Employment in Britain could be halved due to a “third machine age” which could bring mass automation, according to the central bank’s chief economist Andy Haldane.
Andy Haldane unveiled the research at the Trades Union Congress in London.
The conclusion was based on assessing how automation would affect existing jobs.
The bank classified jobs into three categories – those with a high (over 66%), medium (33-66%) and low (under 33%) probability of automation.
Haldane said: “For the UK, roughly a third of jobs by employment fall into each category, with those occupations most at risk including administrative, clerical and production tasks.
“Taking the probabilities of automation, and multiplying them by the numbers employed, gives a broad-brush estimate of the number of jobs potentially automatable. For the UK, that would suggest up to 15m jobs could be at risk of automation,”
He added: “Technology appears to be resulting in faster, wider and deeper degrees of hollowing-out than in the past. Why? Because 20th-century machines have substituted not just for manual human tasks but cognitive ones too.

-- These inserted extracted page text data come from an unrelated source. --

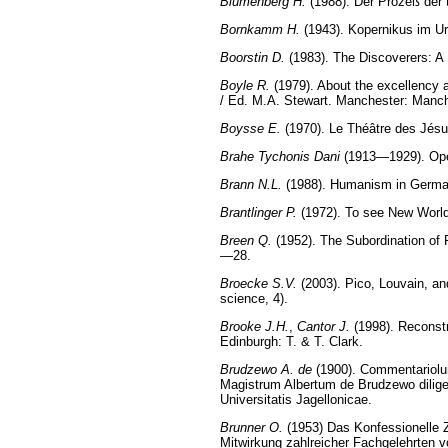
Blumenberg H.
(1988). Der Prozeß der 
Bornkamm H.
(1943). Kopernikus im Ur
Boorstin D.
(1983). The Discoverers: A
Boyle R.
(1979). About the excellency 
/ Ed. M.A. Stewart. Manchester: Manc
Boysse E.
(1970). Le Théâtre des Jésu
Brahe Tychonis Dani
(1913—1929). Opera
Brann N.L.
(1988). Humanism in German
Brantlinger P.
(1972). To see New Worlds
Breen Q.
(1952). The Subordination of 
—28.
Broecke S.V.
(2003). Pico, Louvain, an
science, 4).
Brooke J.H.
,
Cantor J.
(1998). Reconstr
Edinburgh: T. & T. Clark.
Brudzewo A. de
(1900). Commentariolum
Magistrum Albertum de Brudzewo dilige
Universitatis Jagellonicae.
Brunner O.
(1953) Das Konfessionelle Z
Mitwirkung zahlreicher Fachgelehrten vo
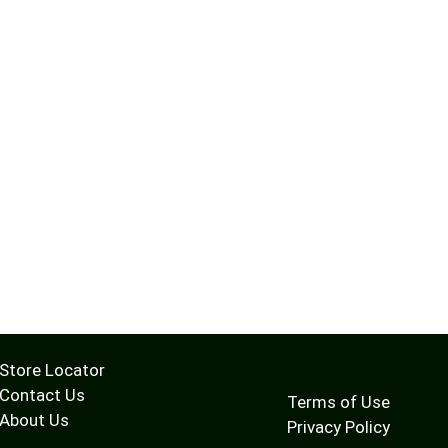
Store Locator
Contact Us
Terms of Use
About Us
Privacy Policy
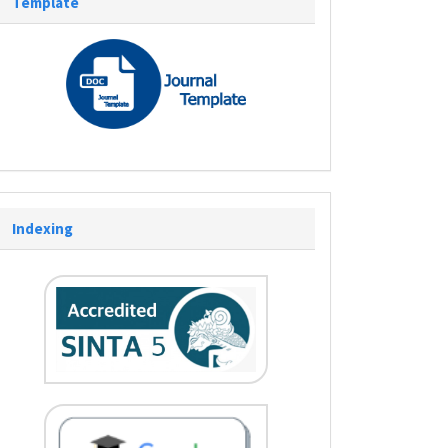
Template
Indexing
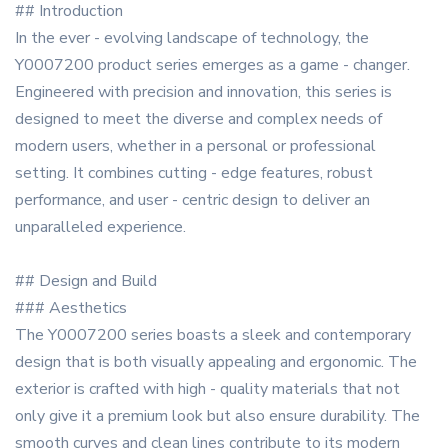
## Introduction
In the ever - evolving landscape of technology, the
Y0007200 product series emerges as a game - changer.
Engineered with precision and innovation, this series is
designed to meet the diverse and complex needs of
modern users, whether in a personal or professional
setting. It combines cutting - edge features, robust
performance, and user - centric design to deliver an
unparalleled experience.
## Design and Build
### Aesthetics
The Y0007200 series boasts a sleek and contemporary
design that is both visually appealing and ergonomic. The
exterior is crafted with high - quality materials that not
only give it a premium look but also ensure durability. The
smooth curves and clean lines contribute to its modern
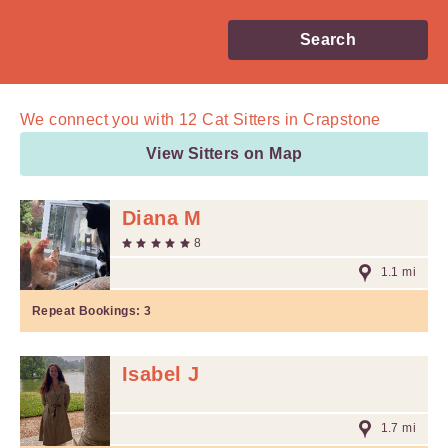
Search
We connect you with
12
Cat Sitters in Crapstone
View Sitters on Map
Diana M
8
1.1 mi
Repeat Bookings:
3
Isabel J
1.7 mi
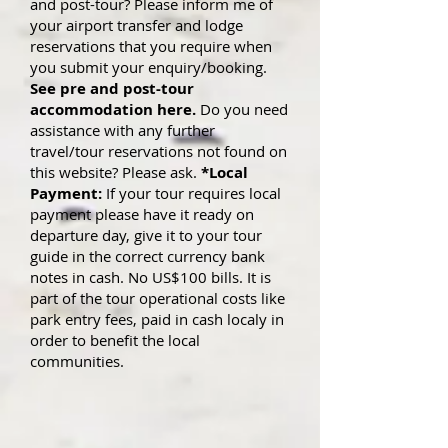
and post-tour? Please inform me of
your airport transfer and lodge
reservations that you require when
you submit yo
ur enquiry/booking.
See pre and post-tour
accommodation here.
Do you need
assistance with any further
travel/tour reservations not found on
this website? Please ask.
*Local
Payment:
If your tour requires local
payment please have it ready on
departure day, give it to your tour
guide in the correct currency bank
notes in cash. No US$100 bills. It is
part of the tour operational costs like
park entry fees, paid in cash localy in
order to benefit the local
communities.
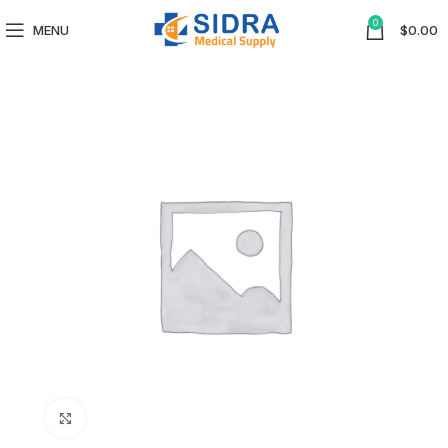
0
MENU
$
0.00
Click to enlarge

The set of human skills machines could reproduce, at lower cost, has both widened and deepened.”
Haldane said that automation will have an adverse affect on inequality, highlighting the fact that automation will mainly impact low-paying jobs. “Those most at risk from automation tend, on average, to have the lowest wage” he said.
Haldane pointed out that in response to the rise of automation there should be more focus on training people in areas where humans have a clear advantage, such as tasks requiring a certain level reasoning and creativity.
“In a world in which machines came to dominate tasks involving core cognitive processing, the importance of, and skill premium attached to, non-cognitive skills is likely to rise…yet our education system, at present, has a strongly cognitive slant” he said. “Perhaps in future that will need to change, with as much effort put into cultivating social CVs as academic ones.”